I find COLOUR is EXTREMELY important for Autistics. Like anything, it's individual...Some prefer differing tones, but as a general rule it is important to stay away from anything with greyish hues, sickly green or too much dark blue as we are more likely to get depressed (and if you DO have dark blue like my son's room, balance it out with a light gold.) IF you must have yellow choose a gold/yellow to decrease sickly feelings. I try to stick to a fairly earthy palate with bold walls thrown in for fun. In our bathroom I chose Benjamin Moore's Pine Cone Brown. I find this colour calming, dark and earthy. I hate showers so it helps to have a nice environment to motivate me. We only clean our bathrooms with tea tree oil/lavender spray and vinegar. This has cut down on A LOT of illnesses from the toxic cleaners. We also do not buy shampoos with sulphates or parabens because of the adverse affects we experience.

 Living Room: 

I like a lot of colour. We live in a place that is WHITE 8 months out of the year so our eyes are starving for colour. However, if I lived in a warm, green climate I would choose light colours for a fresh feeling.

*Colour really depends on your climate and preference although it is best to stay away from aggravating colours. Click here (http://magazine.foxnews.com/at-home/feeling-moody-10-room-colors-might-influence-your-emotions ) or  find other links on colour psychology. We do not use blue very much in our home because of our long winters. I also like to name our Spaces. Our living Room is called "Bewitched Autumn Haven"



*My rule is to not keep anything that makes me or the kids feel edgy...or anything that bugs me. I get rid of all decor that does not feel beautiful or useful. Most of the stuff in my house is comprised of sentimental items from others, cozy blankets, and comfort beauty. If a texture bothers the kids- we toss it or give it away. I also use pieces that are meant for other "uses" as decor items. If it makes me happy, I use it, however I want. Our house is all about comfort and magic.

*We especially like light catchers. LIGHT is crucially important to well being. We love to watch the rainbows from these dance in our living room. We all appreciate the subtle dance of light. I hang them from tacks above my window with fishing wire and a fishing knot...we collect these wherever we can find them. Sometimes when I am especially stressed, I sit in the living room and watch the rainbows from these catchers dance across the walls. My kids also become entranced by them during the day.
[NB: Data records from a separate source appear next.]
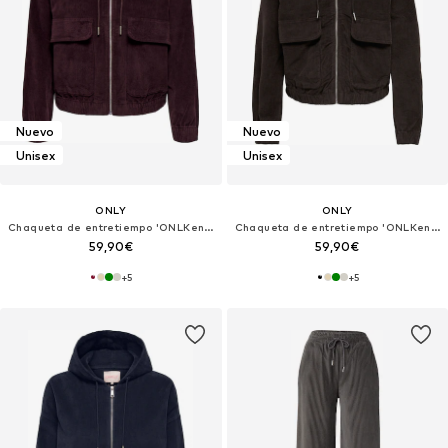
Nuevo
Nuevo
Unisex
Unisex
ONLY
ONLY
Chaqueta de entretiempo 'ONLKenzie'
Chaqueta de entretiempo 'ONLKenzie'
59,90€
59,90€
+
5
+
5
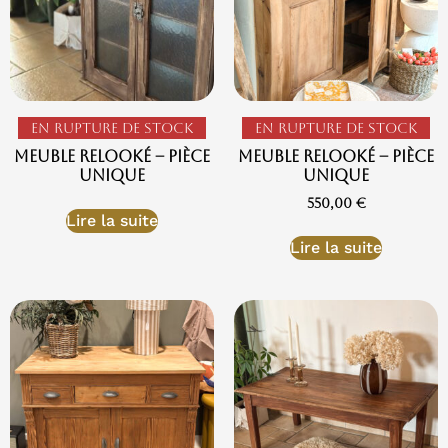
En rupture de stock
En rupture de stock
Meuble Relooké – Pièce
Meuble relooké – Pièce
unique
Unique
550,00
€
Lire la suite
Lire la suite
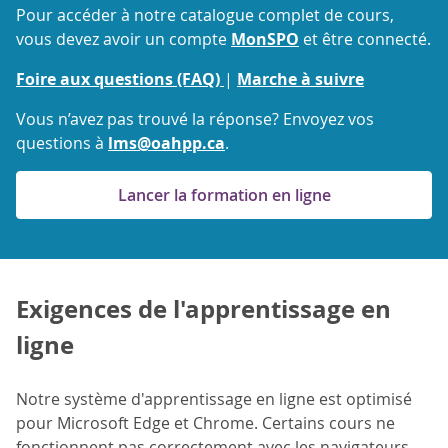
Pour accéder à notre catalogue complet de cours,
vous devez avoir un compte
MonSPO
et être connecté.
Foire aux questions (FAQ)
|
Marche à suivre
Vous n’avez pas trouvé la réponse? Envoyez vos
questions à
lms@oahpp.ca
.
Lancer la formation en ligne
Exigences de l'apprentissage en
ligne
Notre système d'apprentissage en ligne est optimisé
pour Microsoft Edge et Chrome. Certains cours ne
fonctionnent pas correctement avec les navigateurs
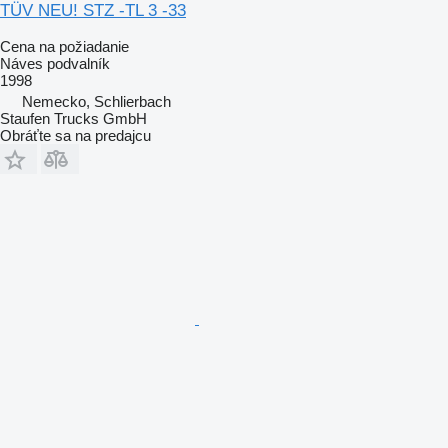
TÜV NEU! STZ -TL 3 -33
Cena na požiadanie
Náves podvalník
1998
Nemecko, Schlierbach
Staufen Trucks GmbH
Obráťte sa na predajcu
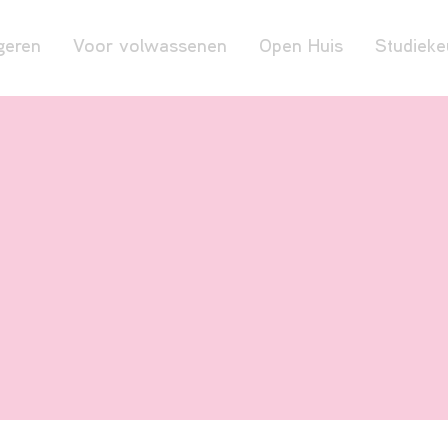
geren
Voor volwassenen
Open Huis
Studieke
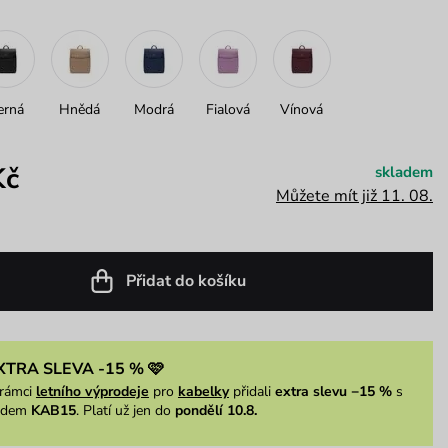
erná
Hnědá
Modrá
Fialová
Vínová
Kč
skladem
Můžete mít již 11. 08.
Přidat do košíku
XTRA SLEVA -15 % 🩷
rámci
letního výprodeje
pro
kabelky
přidali
extra slevu −15 %
s
ódem
KAB15
. Platí už jen do
pondělí 10.8.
Everything on my walls has meaning. I am obsessed with the Broadway Musical Wicked and my husband is obsessed with Lord of The Rings so we incorporate those obsessions into our home. In our children's rooms we honour what they are obsessed or have a special interest with (this soothes and comforts as well as inspires.)

*If you like the patchwork quilts in our home like the Wicked one see this site: http://squaresofhealing.weebly.com/ K made my quilts and they are so beautiful.










My kids grew up surrounded by these inspiring items and respected them. I've heard some say our house is not child proof but it is very rare for visiting children to take an item out of place and when they do, I let them. It is supposed to be lived in. Children LOVE our home. We are also obsessed with books, so we make sure to keep the books that inspire us or are magical or written well and give away the ones that do not.


Cushions and blankets are very important to Autistics (but in the right fabric...some are too scratchy while others feel too dry!)  I love to shop at thrift stores or antique markets. I ONLY bring home that which I truly love and when I splurge, I spurge on lighting, blankets and plants and books. I cover up old boxes with blankets or fabrics to use as shelves ect.



The Kitchen"The Cozy Coven":
We are not exactly cooks so our kitchen is not used a ton for cooking major meals. We eat simply with gluten, preservative, sugar free alternatives. In our kitchen we have the same non toxic cleaners as the bathroom.

*I am a rule breaker. I believe if it is lovely to you and it works- DO IT. So I use fabrics and store books in my kitchen. However, I make sure these things are away from water sources and the stove.






We only keep the very basic and minimum amount of dishes that we need. This helps us all feel less overloaded.

*Contrary to what one may think- we are not overloaded with our walls and stuff because it is what we enjoy and we live in 8 months of white- seriously WHITE outside for eight months of the year. Do what YOU enjoy. I know other Autistics who have nothing on their walls because it goes the other way for them.:) If I see a blank space I need to fill it. I have a very hard time sitting in blank rooms...they echo...and my ears feel off and I feel dizzy. I find I am most grounded in a home that is full of life and colour...But that is just me...my kids are also like this. I have nothing except my Christmas decor in storage, because everything I love is out to use. If it needs to be stored- my rule is that it should probably go out of the house (minus useful items that are at least going to be used quite regularly in the future like tools or such.)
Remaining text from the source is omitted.